Could you give the records below again exactly as they stand?

Records from a data collection:
+ + + + +

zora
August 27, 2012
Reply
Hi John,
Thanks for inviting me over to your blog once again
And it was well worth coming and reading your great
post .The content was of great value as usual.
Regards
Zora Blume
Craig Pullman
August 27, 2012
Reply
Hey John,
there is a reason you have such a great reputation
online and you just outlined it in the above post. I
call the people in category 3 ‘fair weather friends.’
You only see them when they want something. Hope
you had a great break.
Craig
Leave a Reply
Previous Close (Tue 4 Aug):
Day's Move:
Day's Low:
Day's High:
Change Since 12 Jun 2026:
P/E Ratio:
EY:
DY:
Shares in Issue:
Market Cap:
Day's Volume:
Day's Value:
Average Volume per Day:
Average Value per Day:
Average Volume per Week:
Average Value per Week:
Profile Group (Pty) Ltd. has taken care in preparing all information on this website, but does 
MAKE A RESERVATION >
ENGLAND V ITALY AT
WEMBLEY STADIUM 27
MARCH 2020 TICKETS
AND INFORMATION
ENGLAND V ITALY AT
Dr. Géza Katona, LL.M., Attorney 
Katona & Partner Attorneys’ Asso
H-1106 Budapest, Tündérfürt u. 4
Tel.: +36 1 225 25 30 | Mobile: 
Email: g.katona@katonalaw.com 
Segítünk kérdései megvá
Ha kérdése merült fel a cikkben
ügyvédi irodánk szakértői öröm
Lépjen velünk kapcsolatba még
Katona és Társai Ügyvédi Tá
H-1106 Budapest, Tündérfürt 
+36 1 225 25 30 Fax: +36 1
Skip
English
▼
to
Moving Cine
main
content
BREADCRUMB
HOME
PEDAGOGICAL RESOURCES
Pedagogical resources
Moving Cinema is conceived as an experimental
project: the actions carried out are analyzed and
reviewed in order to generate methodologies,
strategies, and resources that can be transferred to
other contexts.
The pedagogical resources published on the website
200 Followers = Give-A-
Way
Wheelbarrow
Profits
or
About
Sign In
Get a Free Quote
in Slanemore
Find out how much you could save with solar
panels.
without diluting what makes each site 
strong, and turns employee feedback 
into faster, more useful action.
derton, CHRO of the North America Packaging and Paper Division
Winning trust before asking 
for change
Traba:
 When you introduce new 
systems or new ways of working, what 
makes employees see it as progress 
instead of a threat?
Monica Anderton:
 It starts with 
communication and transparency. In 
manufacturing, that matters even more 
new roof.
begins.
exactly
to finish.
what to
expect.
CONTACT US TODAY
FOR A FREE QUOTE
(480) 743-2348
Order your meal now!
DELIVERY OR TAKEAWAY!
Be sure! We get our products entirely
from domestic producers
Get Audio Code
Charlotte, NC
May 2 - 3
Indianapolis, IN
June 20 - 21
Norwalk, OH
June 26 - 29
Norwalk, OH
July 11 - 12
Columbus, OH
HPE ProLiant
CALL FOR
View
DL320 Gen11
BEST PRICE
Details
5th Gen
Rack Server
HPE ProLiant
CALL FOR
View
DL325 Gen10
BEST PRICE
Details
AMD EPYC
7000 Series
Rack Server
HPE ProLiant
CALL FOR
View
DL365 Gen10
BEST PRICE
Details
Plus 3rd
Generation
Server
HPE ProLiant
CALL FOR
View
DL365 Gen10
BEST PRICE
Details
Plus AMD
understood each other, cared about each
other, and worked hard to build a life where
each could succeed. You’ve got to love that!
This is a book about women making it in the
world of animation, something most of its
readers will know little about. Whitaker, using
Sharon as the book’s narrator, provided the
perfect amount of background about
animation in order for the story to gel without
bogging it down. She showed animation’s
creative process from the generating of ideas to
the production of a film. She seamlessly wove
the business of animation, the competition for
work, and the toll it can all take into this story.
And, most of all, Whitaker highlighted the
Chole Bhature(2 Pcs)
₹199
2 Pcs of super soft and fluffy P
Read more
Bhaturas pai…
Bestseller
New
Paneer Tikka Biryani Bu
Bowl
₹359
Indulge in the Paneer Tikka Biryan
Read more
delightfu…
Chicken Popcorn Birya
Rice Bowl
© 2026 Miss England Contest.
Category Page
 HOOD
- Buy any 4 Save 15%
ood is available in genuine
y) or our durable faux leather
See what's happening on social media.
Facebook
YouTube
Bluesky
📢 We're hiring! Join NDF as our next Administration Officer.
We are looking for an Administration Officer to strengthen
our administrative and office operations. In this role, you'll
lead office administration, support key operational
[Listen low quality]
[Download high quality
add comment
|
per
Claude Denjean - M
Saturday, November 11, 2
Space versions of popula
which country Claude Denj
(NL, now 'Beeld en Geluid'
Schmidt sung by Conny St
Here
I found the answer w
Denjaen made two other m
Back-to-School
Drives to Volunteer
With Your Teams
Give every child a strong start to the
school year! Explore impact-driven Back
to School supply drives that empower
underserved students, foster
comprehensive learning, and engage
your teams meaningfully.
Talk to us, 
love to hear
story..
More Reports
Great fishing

+ + + + +

__Task result__
zora
August 27, 2012
Reply
Hi John,
Thanks for inviting me over to your blog once again
And it was well worth coming and reading your great
post .The content was of great value as usual.
Regards
Zora Blume
Craig Pullman
August 27, 2012
Reply
Hey John,
there is a reason you have such a great reputation
online and you just outlined it in the above post. I
call the people in category 3 ‘fair weather friends.’
You only see them when they want something. Hope
you had a great break.
Craig
Leave a Reply
Previous Close (Tue 4 Aug):
Day's Move:
Day's Low:
Day's High:
Change Since 12 Jun 2026:
P/E Ratio:
EY:
DY:
Shares in Issue:
Market Cap:
Day's Volume:
Day's Value:
Average Volume per Day:
Average Value per Day:
Average Volume per Week:
Average Value per Week:
Profile Group (Pty) Ltd. has taken care in preparing all information on this website, but does 
MAKE A RESERVATION >
ENGLAND V ITALY AT
WEMBLEY STADIUM 27
MARCH 2020 TICKETS
AND INFORMATION
ENGLAND V ITALY AT
Dr. Géza Katona, LL.M., Attorney 
Katona & Partner Attorneys’ Asso
H-1106 Budapest, Tündérfürt u. 4
Tel.: +36 1 225 25 30 | Mobile: 
Email: g.katona@katonalaw.com 
Segítünk kérdései megvá
Ha kérdése merült fel a cikkben
ügyvédi irodánk szakértői öröm
Lépjen velünk kapcsolatba még
Katona és Társai Ügyvédi Tá
H-1106 Budapest, Tündérfürt 
+36 1 225 25 30 Fax: +36 1
Skip
English
▼
to
Moving Cine
main
content
BREADCRUMB
HOME
PEDAGOGICAL RESOURCES
Pedagogical resources
Moving Cinema is conceived as an experimental
project: the actions carried out are analyzed and
reviewed in order to generate methodologies,
strategies, and resources that can be transferred to
other contexts.
The pedagogical resources published on the website
200 Followers = Give-A-
Way
Wheelbarrow
Profits
or
About
Sign In
Get a Free Quote
in Slanemore
Find out how much you could save with solar
panels.
without diluting what makes each site 
strong, and turns employee feedback 
into faster, more useful action.
derton, CHRO of the North America Packaging and Paper Division
Winning trust before asking 
for change
Traba:
 When you introduce new 
systems or new ways of working, what 
makes employees see it as progress 
instead of a threat?
Monica Anderton:
 It starts with 
communication and transparency. In 
manufacturing, that matters even more 
new roof.
begins.
exactly
to finish.
what to
expect.
CONTACT US TODAY
FOR A FREE QUOTE
(480) 743-2348
Order your meal now!
DELIVERY OR TAKEAWAY!
Be sure! We get our products entirely
from domestic producers
Get Audio Code
Charlotte, NC
May 2 - 3
Indianapolis, IN
June 20 - 21
Norwalk, OH
June 26 - 29
Norwalk, OH
July 11 - 12
Columbus, OH
HPE ProLiant
CALL FOR
View
DL320 Gen11
BEST PRICE
Details
5th Gen
Rack Server
HPE ProLiant
CALL FOR
View
DL325 Gen10
BEST PRICE
Details
AMD EPYC
7000 Series
Rack Server
HPE ProLiant
CALL FOR
View
DL365 Gen10
BEST PRICE
Details
Plus 3rd
Generation
Server
HPE ProLiant
CALL FOR
View
DL365 Gen10
BEST PRICE
Details
Plus AMD
understood each other, cared about each
other, and worked hard to build a life where
each could succeed. You’ve got to love that!
This is a book about women making it in the
world of animation, something most of its
readers will know little about. Whitaker, using
Sharon as the book’s narrator, provided the
perfect amount of background about
animation in order for the story to gel without
bogging it down. She showed animation’s
creative process from the generating of ideas to
the production of a film. She seamlessly wove
the business of animation, the competition for
work, and the toll it can all take into this story.
And, most of all, Whitaker highlighted the
Chole Bhature(2 Pcs)
₹199
2 Pcs of super soft and fluffy P
Read more
Bhaturas pai…
Bestseller
New
Paneer Tikka Biryani Bu
Bowl
₹359
Indulge in the Paneer Tikka Biryan
Read more
delightfu…
Chicken Popcorn Birya
Rice Bowl
© 2026 Miss England Contest.
Category Page
 HOOD
- Buy any 4 Save 15%
ood is available in genuine
y) or our durable faux leather
See what's happening on social media.
Facebook
YouTube
Bluesky
📢 We're hiring! Join NDF as our next Administration Officer.
We are looking for an Administration Officer to strengthen
our administrative and office operations. In this role, you'll
lead office administration, support key operational
[Listen low quality]
[Download high quality
add comment
|
per
Claude Denjean - M
Saturday, November 11, 2
Space versions of popula
which country Claude Denj
(NL, now 'Beeld en Geluid'
Schmidt sung by Conny St
Here
I found the answer w
Denjaen made two other m
Back-to-School
Drives to Volunteer
With Your Teams
Give every child a strong start to the
school year! Explore impact-driven Back
to School supply drives that empower
underserved students, foster
comprehensive learning, and engage
your teams meaningfully.
Talk to us, 
love to hear
story..
More Reports
Great fishing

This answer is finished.